_About this task:_
Copy the records out again in full, keeping them identical.

[Dataset records]
◆ ◆ ◆

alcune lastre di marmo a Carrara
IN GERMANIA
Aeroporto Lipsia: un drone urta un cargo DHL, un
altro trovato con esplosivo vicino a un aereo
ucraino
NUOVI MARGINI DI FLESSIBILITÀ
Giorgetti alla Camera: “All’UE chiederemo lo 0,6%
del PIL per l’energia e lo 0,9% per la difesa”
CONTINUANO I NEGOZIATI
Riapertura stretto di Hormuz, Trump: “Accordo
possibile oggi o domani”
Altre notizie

◆ ◆ ◆

_Response box:_
alcune lastre di marmo a Carrara
IN GERMANIA
Aeroporto Lipsia: un drone urta un cargo DHL, un
altro trovato con esplosivo vicino a un aereo
ucraino
NUOVI MARGINI DI FLESSIBILITÀ
Giorgetti alla Camera: “All’UE chiederemo lo 0,6%
del PIL per l’energia e lo 0,9% per la difesa”
CONTINUANO I NEGOZIATI
Riapertura stretto di Hormuz, Trump: “Accordo
possibile oggi o domani”
Altre notizie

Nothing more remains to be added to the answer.